📄 Extracted Text (632 words)
Amendment No. 3 to Form S-1
Table of Contents
AB ACQUISITION LLC AND SUBSIDIARIES
Notes to Consolidated Financial Statements
Immediately following the Fiscal 2014 Unit Splits, certain investors and management contributed $1,250.0 million and $54.8
million, respectively, in the Company in exchange for additional ABS and NAI units. Management's contribution of $33.2 million was in
connection with the termination of the Company's long-term incentive plans (-LTIPs"). The remaining contribution of $21.6 million was
funded in the form of a loan from the Company to its executive officers for the purchase of 2.8 million units each of ABS units, NAI units
and Safeway units and is accounted for as an equity-based compensation award.
The equityholders' agreement, as amended, with the existing holders of the ABS, NAI, and Safeway units, provides, among other
things, for preemptive or anti-dilution rights that entitle the unitholder the right to purchase additional units to give them the same pro rata
percentage ownership in the event additional units are issued. Restrictions on the transfer of units require that a member transfer its ABS
units, NAI units and Safeway units on a pan passu percentage basis to the total number of ABS units, NAI units and Safeway units to the
same holder. Furthermore, if the Company enters into a recapitalization, reorganization, merger, conversion, contribution, exchange
and/or other restructuring in connection with an initial public offering ("IPO"), each investor member will receive a proportionate number
of shares such that the fair value of the units exchanged will equal the fair value of units received.
The members' agreement, as amended, established a management board comprised of 10 voting members, representing the
institutional and individual investors. In addition, each member will maintain certain voting rights commensurate with the ownership in the
Company. No specific voting rights are associated with the share classes described below. The Company has issued an identical
number of ABS units, NAI units and Safeway units to its members, each of which holds a similar ownership percentage in each class of
unit and has similar features. Each class of unit participates in the profits and losses of the respective subsidiary. The Company
characterizes a single unit each of ABS, NAI and Safeway units as a Common unit.
Albertson's Units (ABS Units)
The ABS Units represent percentage ownership interests in the Company. The holders of the units are entitled to participate in
cash distributions of Albertson's in connection with their respective ownership percentages of ABS units up to an amount, in aggregate
with the NAI and Safeway distributions, of $2,308.6 million. Upon achieving aggregate distributions of $2,308.6 million, cash distributions
of Albertson's will be made to unitholders pro rata in proportion to the number of ABS units, vested Series-1 incentive units and Investor
incentive units outstanding. In the event of a dissolution of the Company and liquidation of its assets, the same distribution terms will
apply after payment to creditors. The ABS unitholders are entitled to allocations of profits and losses derived from Albertson's for each
fiscal period in accordance with the liquidation distribution terms.
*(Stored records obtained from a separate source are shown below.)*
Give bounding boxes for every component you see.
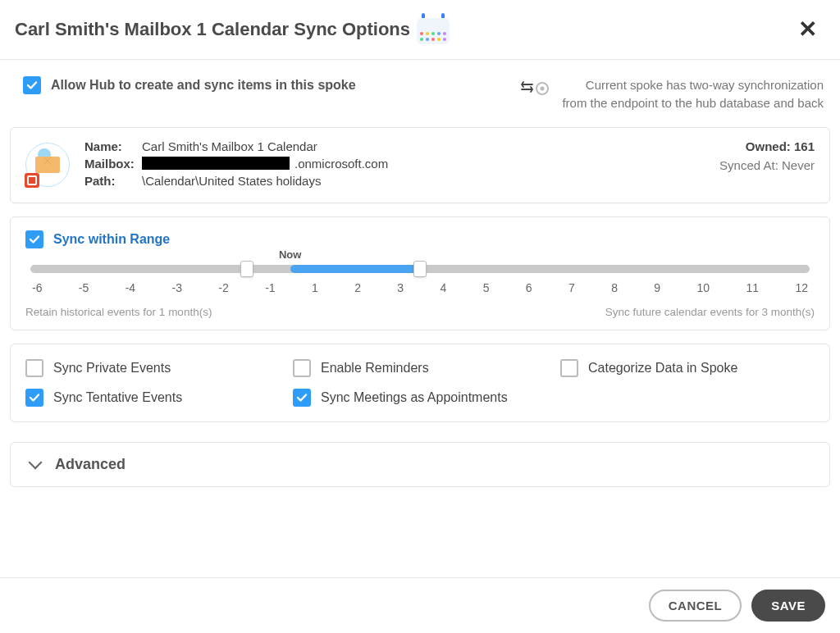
synced-at-label: Synced At: xyxy=(719,158,778,172)
slider-tick: -4 xyxy=(126,281,135,294)
slider-tick: -3 xyxy=(171,281,181,294)
allow-hub-option[interactable]: Allow Hub to create and sync items in th… xyxy=(23,76,356,94)
slider-fill xyxy=(290,265,420,273)
mailbox-label: Mailbox: xyxy=(84,157,137,171)
future-caption: Sync future calendar events for 3 month(… xyxy=(605,306,815,318)
spoke-details-card: Name: Carl Smith's Mailbox 1 Calendar Ma… xyxy=(10,127,830,203)
advanced-label: Advanced xyxy=(55,456,126,473)
two-way-sync-icon xyxy=(521,80,550,98)
advanced-section-toggle[interactable]: Advanced xyxy=(10,442,830,487)
sync-tentative-events-option[interactable]: Sync Tentative Events xyxy=(25,389,280,407)
top-row: Allow Hub to create and sync items in th… xyxy=(0,60,840,127)
allow-hub-label: Allow Hub to create and sync items in th… xyxy=(51,78,356,93)
sync-range-checkbox[interactable] xyxy=(25,230,43,248)
sync-direction-line2: from the endpoint to the hub database an… xyxy=(562,94,824,112)
enable-reminders-label: Enable Reminders xyxy=(321,361,429,376)
enable-reminders-checkbox[interactable] xyxy=(293,359,311,377)
sync-meetings-option[interactable]: Sync Meetings as Appointments xyxy=(293,389,547,407)
sync-direction-text: Current spoke has two-way synchronizatio… xyxy=(562,76,824,112)
retain-caption: Retain historical events for 1 month(s) xyxy=(25,306,212,318)
slider-tick: 8 xyxy=(611,281,618,294)
svg-point-1 xyxy=(541,87,545,91)
sync-meetings-checkbox[interactable] xyxy=(293,389,311,407)
slider-tick: 11 xyxy=(746,281,759,294)
sync-private-events-checkbox[interactable] xyxy=(25,359,43,377)
sync-private-events-label: Sync Private Events xyxy=(53,361,171,376)
dialog-footer: CANCEL SAVE xyxy=(0,577,840,633)
sync-direction-line1: Current spoke has two-way synchronizatio… xyxy=(562,76,824,94)
name-value: Carl Smith's Mailbox 1 Calendar xyxy=(142,139,317,153)
close-icon[interactable]: ✕ xyxy=(792,15,824,44)
dialog-title: Carl Smith's Mailbox 1 Calendar Sync Opt… xyxy=(15,19,410,40)
slider-tick: 5 xyxy=(483,281,490,294)
slider-tick: 12 xyxy=(795,281,808,294)
now-label: Now xyxy=(279,248,301,261)
header-title-wrap: Carl Smith's Mailbox 1 Calendar Sync Opt… xyxy=(15,15,450,44)
chevron-down-icon xyxy=(29,456,43,470)
slider-tick: 3 xyxy=(397,281,404,294)
slider-tick: 9 xyxy=(654,281,660,294)
owned-value: 161 xyxy=(794,139,815,153)
sync-private-events-option[interactable]: Sync Private Events xyxy=(25,359,280,377)
slider-tick: -2 xyxy=(218,281,228,294)
mailbox-suffix: .onmicrosoft.com xyxy=(294,157,388,171)
spoke-details-stats: Owned: 161 Synced At: Never xyxy=(719,139,815,172)
slider-tick: -5 xyxy=(79,281,89,294)
slider-ticks: -6-5-4-3-2-1123456789101112 xyxy=(30,281,810,294)
dialog-header: Carl Smith's Mailbox 1 Calendar Sync Opt… xyxy=(0,0,840,60)
save-button[interactable]: SAVE xyxy=(751,590,825,622)
categorize-data-label: Categorize Data in Spoke xyxy=(588,361,737,376)
slider-tick: 7 xyxy=(568,281,575,294)
path-label: Path: xyxy=(84,174,137,188)
enable-reminders-option[interactable]: Enable Reminders xyxy=(293,359,547,377)
slider-handle-high[interactable] xyxy=(413,261,427,277)
sync-range-option[interactable]: Sync within Range xyxy=(25,230,815,248)
sync-direction-info: Current spoke has two-way synchronizatio… xyxy=(521,76,824,112)
slider-tick: 10 xyxy=(697,281,710,294)
slider-tick: 4 xyxy=(440,281,446,294)
sync-range-card: Sync within Range Now -6-5-4-3-2-1123456… xyxy=(10,216,830,330)
path-value: \Calendar\United States holidays xyxy=(142,174,321,188)
spoke-details-fields: Name: Carl Smith's Mailbox 1 Calendar Ma… xyxy=(84,139,705,191)
slider-handle-low[interactable] xyxy=(240,261,253,277)
mailbox-icon xyxy=(25,143,70,187)
sync-meetings-label: Sync Meetings as Appointments xyxy=(321,390,508,405)
sync-tentative-events-label: Sync Tentative Events xyxy=(53,390,182,405)
slider-tick: -1 xyxy=(265,281,275,294)
slider-tick: 2 xyxy=(354,281,361,294)
name-label: Name: xyxy=(84,139,137,153)
cancel-button[interactable]: CANCEL xyxy=(649,590,742,622)
allow-hub-checkbox[interactable] xyxy=(23,76,41,94)
calendar-icon xyxy=(417,15,450,44)
sync-options-card: Sync Private Events Enable Reminders Cat… xyxy=(10,344,830,422)
categorize-data-checkbox[interactable] xyxy=(560,359,578,377)
categorize-data-option[interactable]: Categorize Data in Spoke xyxy=(560,359,815,377)
range-captions: Retain historical events for 1 month(s) … xyxy=(25,306,815,318)
slider-tick: 6 xyxy=(526,281,532,294)
sync-tentative-events-checkbox[interactable] xyxy=(25,389,43,407)
synced-at-value: Never xyxy=(782,158,815,172)
slider-track[interactable]: Now xyxy=(30,265,810,273)
sync-range-label: Sync within Range xyxy=(53,232,170,247)
slider-tick: 1 xyxy=(312,281,318,294)
range-slider[interactable]: Now -6-5-4-3-2-1123456789101112 xyxy=(25,265,815,294)
mailbox-redacted xyxy=(142,157,290,170)
slider-tick: -6 xyxy=(32,281,42,294)
owned-label: Owned: xyxy=(746,139,791,153)
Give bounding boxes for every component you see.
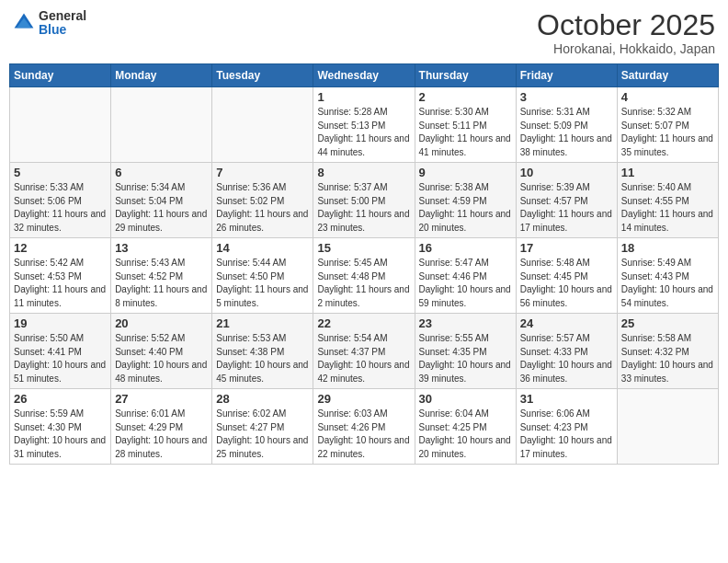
day-info: Sunrise: 5:52 AM Sunset: 4:40 PM Dayligh… — [115, 332, 208, 385]
day-info: Sunrise: 5:58 AM Sunset: 4:32 PM Dayligh… — [621, 332, 714, 385]
day-info: Sunrise: 5:42 AM Sunset: 4:53 PM Dayligh… — [14, 257, 107, 310]
day-number: 2 — [419, 90, 512, 104]
day-info: Sunrise: 5:34 AM Sunset: 5:04 PM Dayligh… — [115, 181, 208, 235]
weekday-header-wednesday: Wednesday — [313, 64, 415, 87]
day-number: 11 — [621, 166, 714, 179]
day-number: 4 — [621, 90, 714, 104]
calendar-cell: 25Sunrise: 5:58 AM Sunset: 4:32 PM Dayli… — [617, 314, 718, 389]
logo-text: General Blue — [39, 9, 86, 38]
calendar-cell: 14Sunrise: 5:44 AM Sunset: 4:50 PM Dayli… — [212, 238, 313, 314]
title-block: October 2025 Horokanai, Hokkaido, Japan — [537, 9, 715, 56]
day-info: Sunrise: 5:39 AM Sunset: 4:57 PM Dayligh… — [520, 181, 613, 235]
day-info: Sunrise: 5:48 AM Sunset: 4:45 PM Dayligh… — [520, 257, 613, 310]
day-info: Sunrise: 5:57 AM Sunset: 4:33 PM Dayligh… — [520, 332, 613, 385]
day-number: 29 — [317, 392, 410, 406]
weekday-header-thursday: Thursday — [415, 64, 516, 87]
calendar-week-3: 12Sunrise: 5:42 AM Sunset: 4:53 PM Dayli… — [10, 238, 719, 314]
day-info: Sunrise: 5:30 AM Sunset: 5:11 PM Dayligh… — [419, 106, 512, 159]
day-number: 5 — [14, 166, 107, 179]
day-number: 19 — [14, 316, 107, 330]
calendar-cell: 19Sunrise: 5:50 AM Sunset: 4:41 PM Dayli… — [10, 314, 111, 389]
calendar-cell: 24Sunrise: 5:57 AM Sunset: 4:33 PM Dayli… — [516, 314, 617, 389]
calendar-week-2: 5Sunrise: 5:33 AM Sunset: 5:06 PM Daylig… — [10, 163, 719, 238]
logo-general-text: General — [39, 9, 86, 23]
calendar-cell: 20Sunrise: 5:52 AM Sunset: 4:40 PM Dayli… — [111, 314, 212, 389]
day-number: 15 — [317, 241, 410, 255]
calendar-cell: 1Sunrise: 5:28 AM Sunset: 5:13 PM Daylig… — [313, 87, 415, 163]
calendar-cell: 26Sunrise: 5:59 AM Sunset: 4:30 PM Dayli… — [10, 389, 111, 465]
calendar-cell: 21Sunrise: 5:53 AM Sunset: 4:38 PM Dayli… — [212, 314, 313, 389]
day-info: Sunrise: 5:38 AM Sunset: 4:59 PM Dayligh… — [419, 181, 512, 235]
calendar-cell: 2Sunrise: 5:30 AM Sunset: 5:11 PM Daylig… — [415, 87, 516, 163]
day-number: 1 — [317, 90, 410, 104]
day-number: 31 — [520, 392, 613, 406]
calendar-cell: 8Sunrise: 5:37 AM Sunset: 5:00 PM Daylig… — [313, 163, 415, 238]
calendar-cell — [111, 87, 212, 163]
day-info: Sunrise: 5:53 AM Sunset: 4:38 PM Dayligh… — [216, 332, 309, 385]
day-info: Sunrise: 5:55 AM Sunset: 4:35 PM Dayligh… — [419, 332, 512, 385]
day-info: Sunrise: 5:50 AM Sunset: 4:41 PM Dayligh… — [14, 332, 107, 385]
weekday-header-monday: Monday — [111, 64, 212, 87]
calendar-table: SundayMondayTuesdayWednesdayThursdayFrid… — [9, 63, 719, 465]
day-info: Sunrise: 5:54 AM Sunset: 4:37 PM Dayligh… — [317, 332, 410, 385]
day-number: 25 — [621, 316, 714, 330]
day-number: 9 — [419, 166, 512, 179]
day-number: 20 — [115, 316, 208, 330]
day-number: 26 — [14, 392, 107, 406]
location: Horokanai, Hokkaido, Japan — [537, 41, 715, 56]
calendar-cell: 3Sunrise: 5:31 AM Sunset: 5:09 PM Daylig… — [516, 87, 617, 163]
day-number: 8 — [317, 166, 410, 179]
day-info: Sunrise: 5:49 AM Sunset: 4:43 PM Dayligh… — [621, 257, 714, 310]
calendar-week-5: 26Sunrise: 5:59 AM Sunset: 4:30 PM Dayli… — [10, 389, 719, 465]
calendar-cell: 6Sunrise: 5:34 AM Sunset: 5:04 PM Daylig… — [111, 163, 212, 238]
day-number: 23 — [419, 316, 512, 330]
day-info: Sunrise: 5:32 AM Sunset: 5:07 PM Dayligh… — [621, 106, 714, 159]
day-info: Sunrise: 6:04 AM Sunset: 4:25 PM Dayligh… — [419, 408, 512, 461]
calendar-cell — [10, 87, 111, 163]
day-number: 7 — [216, 166, 309, 179]
day-info: Sunrise: 6:06 AM Sunset: 4:23 PM Dayligh… — [520, 408, 613, 461]
day-info: Sunrise: 6:01 AM Sunset: 4:29 PM Dayligh… — [115, 408, 208, 461]
day-info: Sunrise: 5:43 AM Sunset: 4:52 PM Dayligh… — [115, 257, 208, 310]
calendar-cell: 18Sunrise: 5:49 AM Sunset: 4:43 PM Dayli… — [617, 238, 718, 314]
day-number: 17 — [520, 241, 613, 255]
day-number: 28 — [216, 392, 309, 406]
calendar-week-4: 19Sunrise: 5:50 AM Sunset: 4:41 PM Dayli… — [10, 314, 719, 389]
day-number: 16 — [419, 241, 512, 255]
calendar-cell — [212, 87, 313, 163]
weekday-header-row: SundayMondayTuesdayWednesdayThursdayFrid… — [10, 64, 719, 87]
calendar-cell: 11Sunrise: 5:40 AM Sunset: 4:55 PM Dayli… — [617, 163, 718, 238]
day-number: 12 — [14, 241, 107, 255]
day-number: 10 — [520, 166, 613, 179]
calendar-cell: 16Sunrise: 5:47 AM Sunset: 4:46 PM Dayli… — [415, 238, 516, 314]
calendar-cell: 31Sunrise: 6:06 AM Sunset: 4:23 PM Dayli… — [516, 389, 617, 465]
day-number: 21 — [216, 316, 309, 330]
calendar-cell: 5Sunrise: 5:33 AM Sunset: 5:06 PM Daylig… — [10, 163, 111, 238]
day-number: 22 — [317, 316, 410, 330]
day-number: 27 — [115, 392, 208, 406]
day-info: Sunrise: 5:44 AM Sunset: 4:50 PM Dayligh… — [216, 257, 309, 310]
weekday-header-sunday: Sunday — [10, 64, 111, 87]
calendar-cell: 30Sunrise: 6:04 AM Sunset: 4:25 PM Dayli… — [415, 389, 516, 465]
day-info: Sunrise: 5:45 AM Sunset: 4:48 PM Dayligh… — [317, 257, 410, 310]
day-info: Sunrise: 5:28 AM Sunset: 5:13 PM Dayligh… — [317, 106, 410, 159]
calendar-cell — [617, 389, 718, 465]
day-info: Sunrise: 5:31 AM Sunset: 5:09 PM Dayligh… — [520, 106, 613, 159]
day-info: Sunrise: 5:36 AM Sunset: 5:02 PM Dayligh… — [216, 181, 309, 235]
calendar-cell: 13Sunrise: 5:43 AM Sunset: 4:52 PM Dayli… — [111, 238, 212, 314]
calendar-cell: 28Sunrise: 6:02 AM Sunset: 4:27 PM Dayli… — [212, 389, 313, 465]
day-info: Sunrise: 5:59 AM Sunset: 4:30 PM Dayligh… — [14, 408, 107, 461]
day-info: Sunrise: 5:40 AM Sunset: 4:55 PM Dayligh… — [621, 181, 714, 235]
calendar-cell: 10Sunrise: 5:39 AM Sunset: 4:57 PM Dayli… — [516, 163, 617, 238]
calendar-cell: 17Sunrise: 5:48 AM Sunset: 4:45 PM Dayli… — [516, 238, 617, 314]
calendar-cell: 4Sunrise: 5:32 AM Sunset: 5:07 PM Daylig… — [617, 87, 718, 163]
day-info: Sunrise: 5:47 AM Sunset: 4:46 PM Dayligh… — [419, 257, 512, 310]
day-info: Sunrise: 6:02 AM Sunset: 4:27 PM Dayligh… — [216, 408, 309, 461]
day-number: 18 — [621, 241, 714, 255]
calendar-cell: 29Sunrise: 6:03 AM Sunset: 4:26 PM Dayli… — [313, 389, 415, 465]
calendar-cell: 27Sunrise: 6:01 AM Sunset: 4:29 PM Dayli… — [111, 389, 212, 465]
page-header: General Blue October 2025 Horokanai, Hok… — [9, 9, 719, 56]
calendar-cell: 22Sunrise: 5:54 AM Sunset: 4:37 PM Dayli… — [313, 314, 415, 389]
weekday-header-tuesday: Tuesday — [212, 64, 313, 87]
day-info: Sunrise: 6:03 AM Sunset: 4:26 PM Dayligh… — [317, 408, 410, 461]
New Albertson's Units (NAI Units)
The NAI units represent percentage ownership interests in the Company. The holders of the units are entitled to participate in cash
distributions of NAI in connection with their respective ownership percentages of NAI units up to an amount, in aggregate with the
Albertson's and Safeway distributions, of $2,308.6 million. Upon achieving aggregate distributions of $2,308.6 million, cash distributions
of NAI will be made to unitholders pro rata in proportion to the number of NAI units, vested Series-1 incentive units and Investor incentive
units outstanding. In the event of a dissolution of the Company
F-61 (Continued)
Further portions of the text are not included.